The clay sculpture is generally believed to have been produced in the renowned Florentine studio of Andrea del Verrocchio, who mentored the young Leonardo da Vinci and other artists in the 1470s as they polished their skills as sculptors and painters.

Made from terracotta -- a hardened clay that is often used by sculptors to create models for larger metal works -- the 42-centimetre-wide beheading scene was produced to guide the creation of the full-scale silver bas-relief decorating a church baptistery in Florence.

Last year, U.S. art historian Gary Radke proposed that two of the figures in the silver version of the sculpture -- including the young male holding a tray on the far left -- were created by Leonardo.
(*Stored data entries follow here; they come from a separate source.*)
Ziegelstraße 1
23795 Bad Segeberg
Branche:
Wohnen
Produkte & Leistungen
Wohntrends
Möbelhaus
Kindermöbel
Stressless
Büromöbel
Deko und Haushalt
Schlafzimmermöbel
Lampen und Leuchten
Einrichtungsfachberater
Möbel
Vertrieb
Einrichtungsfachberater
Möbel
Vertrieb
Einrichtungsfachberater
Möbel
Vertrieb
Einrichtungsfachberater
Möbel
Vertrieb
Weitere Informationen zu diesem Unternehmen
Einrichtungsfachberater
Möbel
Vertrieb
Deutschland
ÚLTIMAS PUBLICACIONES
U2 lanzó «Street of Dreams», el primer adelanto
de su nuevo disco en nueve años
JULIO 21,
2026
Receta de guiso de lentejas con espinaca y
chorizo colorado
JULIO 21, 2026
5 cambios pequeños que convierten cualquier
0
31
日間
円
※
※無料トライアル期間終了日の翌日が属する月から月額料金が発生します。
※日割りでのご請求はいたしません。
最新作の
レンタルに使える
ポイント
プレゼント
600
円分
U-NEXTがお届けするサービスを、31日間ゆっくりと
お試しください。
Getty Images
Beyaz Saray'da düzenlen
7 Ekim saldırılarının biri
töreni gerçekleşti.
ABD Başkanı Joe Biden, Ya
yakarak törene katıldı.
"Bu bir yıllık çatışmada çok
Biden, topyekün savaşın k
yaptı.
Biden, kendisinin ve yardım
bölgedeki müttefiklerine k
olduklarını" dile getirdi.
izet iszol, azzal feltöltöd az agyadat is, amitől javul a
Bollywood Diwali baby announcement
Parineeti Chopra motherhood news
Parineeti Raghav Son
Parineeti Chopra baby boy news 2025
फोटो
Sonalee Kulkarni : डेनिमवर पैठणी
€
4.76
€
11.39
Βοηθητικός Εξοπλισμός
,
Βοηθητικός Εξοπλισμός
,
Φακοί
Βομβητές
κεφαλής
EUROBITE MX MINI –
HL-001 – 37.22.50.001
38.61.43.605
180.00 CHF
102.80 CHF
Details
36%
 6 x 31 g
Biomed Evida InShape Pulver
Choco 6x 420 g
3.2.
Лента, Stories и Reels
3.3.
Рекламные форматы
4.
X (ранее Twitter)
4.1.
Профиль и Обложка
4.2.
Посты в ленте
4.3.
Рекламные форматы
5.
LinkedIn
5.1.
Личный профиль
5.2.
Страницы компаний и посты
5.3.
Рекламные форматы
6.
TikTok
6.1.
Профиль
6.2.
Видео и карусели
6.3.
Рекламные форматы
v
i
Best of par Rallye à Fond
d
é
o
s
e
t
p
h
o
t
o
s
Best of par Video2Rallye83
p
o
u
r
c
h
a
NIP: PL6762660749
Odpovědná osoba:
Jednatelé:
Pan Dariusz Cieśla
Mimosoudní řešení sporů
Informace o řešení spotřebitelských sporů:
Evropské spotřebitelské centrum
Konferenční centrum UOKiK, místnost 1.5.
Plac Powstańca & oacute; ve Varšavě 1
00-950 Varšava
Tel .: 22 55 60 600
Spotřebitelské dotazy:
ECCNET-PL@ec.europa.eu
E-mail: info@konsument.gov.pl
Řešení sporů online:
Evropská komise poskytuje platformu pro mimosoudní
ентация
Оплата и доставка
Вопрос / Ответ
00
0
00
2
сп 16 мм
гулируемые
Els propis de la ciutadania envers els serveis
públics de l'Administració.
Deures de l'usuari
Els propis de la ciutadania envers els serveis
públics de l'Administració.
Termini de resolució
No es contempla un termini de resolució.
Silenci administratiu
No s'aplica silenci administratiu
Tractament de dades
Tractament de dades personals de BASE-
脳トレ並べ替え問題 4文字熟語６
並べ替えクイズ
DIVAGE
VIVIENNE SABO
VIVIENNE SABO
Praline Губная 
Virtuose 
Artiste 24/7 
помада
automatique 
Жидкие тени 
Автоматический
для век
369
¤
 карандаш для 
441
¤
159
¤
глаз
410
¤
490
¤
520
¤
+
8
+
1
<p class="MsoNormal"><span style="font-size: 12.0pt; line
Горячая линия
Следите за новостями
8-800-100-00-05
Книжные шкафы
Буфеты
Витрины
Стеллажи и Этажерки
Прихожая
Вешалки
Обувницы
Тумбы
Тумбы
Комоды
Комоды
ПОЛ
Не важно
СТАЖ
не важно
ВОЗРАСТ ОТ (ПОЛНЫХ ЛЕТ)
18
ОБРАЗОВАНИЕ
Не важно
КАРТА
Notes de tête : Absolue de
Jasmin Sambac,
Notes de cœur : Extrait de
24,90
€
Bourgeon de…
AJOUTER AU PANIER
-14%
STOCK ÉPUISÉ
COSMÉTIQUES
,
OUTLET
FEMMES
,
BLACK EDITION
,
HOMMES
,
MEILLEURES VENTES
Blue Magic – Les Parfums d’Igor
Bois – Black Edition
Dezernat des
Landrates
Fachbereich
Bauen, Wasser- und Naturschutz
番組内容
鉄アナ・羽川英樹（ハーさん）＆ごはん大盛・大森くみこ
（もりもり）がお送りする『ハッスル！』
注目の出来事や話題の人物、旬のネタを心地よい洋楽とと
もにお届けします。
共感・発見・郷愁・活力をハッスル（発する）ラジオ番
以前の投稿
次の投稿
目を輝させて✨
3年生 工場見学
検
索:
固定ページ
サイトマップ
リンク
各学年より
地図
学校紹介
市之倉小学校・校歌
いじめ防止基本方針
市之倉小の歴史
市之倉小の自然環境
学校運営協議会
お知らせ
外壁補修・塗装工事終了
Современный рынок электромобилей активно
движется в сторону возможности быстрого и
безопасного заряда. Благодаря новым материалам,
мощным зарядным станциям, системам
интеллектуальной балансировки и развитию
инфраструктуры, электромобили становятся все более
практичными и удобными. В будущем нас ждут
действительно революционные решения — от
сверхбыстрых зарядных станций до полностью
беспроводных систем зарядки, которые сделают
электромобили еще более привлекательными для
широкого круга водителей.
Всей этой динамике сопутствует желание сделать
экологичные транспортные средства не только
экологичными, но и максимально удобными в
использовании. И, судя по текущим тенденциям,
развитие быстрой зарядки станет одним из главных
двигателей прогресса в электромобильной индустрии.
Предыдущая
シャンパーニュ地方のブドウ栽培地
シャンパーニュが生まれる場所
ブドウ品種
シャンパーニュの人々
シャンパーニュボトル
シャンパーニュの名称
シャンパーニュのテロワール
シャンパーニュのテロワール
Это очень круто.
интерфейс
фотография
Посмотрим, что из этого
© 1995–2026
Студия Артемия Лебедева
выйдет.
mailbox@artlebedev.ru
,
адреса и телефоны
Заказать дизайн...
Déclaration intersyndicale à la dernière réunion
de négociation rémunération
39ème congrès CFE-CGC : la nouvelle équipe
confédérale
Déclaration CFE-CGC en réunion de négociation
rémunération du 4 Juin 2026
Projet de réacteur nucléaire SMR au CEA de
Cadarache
Silverman, who had acquired the clay model of the scene at a 1995 auction in London for about $6,000, immediately began seeking expert opinion on whether Leonardo may also have been involved in the creating the terracotta piece -- which is missing several elements but still has the tray-holder intact.

"It would seem to be reasonable to assume that if the silver piece was partly due to Leonardo, the terracotta -- being a final study for the silver relief -- would be the original model," says Silverman, who collaborates in his art purchases with an unidentified Swiss collector.

"It seems that the attribution is being received quite favour-ably and is being endorsed by some top art historians," he says.

The art world first became aware of the clay sculpture in the 1890s, when it was in the possession of an Austro-Hungarian diplomat. The piece was previously sold in 1926 at an auction in Austria.

The Antiques Trade Gazette, a U.S.-based art publication that revealed the Principessa discovery last fall, topped a recent article about the terracotta sculpture with the headline: "Has Silverman found another Leonardo?"

Allessandro Vezzosi, a Leonardo expert who helped build the case for the Italian master's authorship of La Bella Principessa, writes in the Swedish exhibition catalogue that the skill exhibited in the crafting of the clay figure "raises a number of questions and enables the formulation of some intriguing hypotheses."

He argues that "on the basis of recent scientific analyses" of the terracotta sculpture -- and from details of its creation seen in high-resolution images by the Paris-based art-photography firm Lumiere Technology -- "the issue of its authorship can and must newly be addressed and clarified."

Leonardo "is often praised as a sculptor, yet to this day, no work exists that has been assigned to him with certainty," Vezzosi says. "Leonardo's hand may indeed be imagined" at work in the sculpting of the young male figure.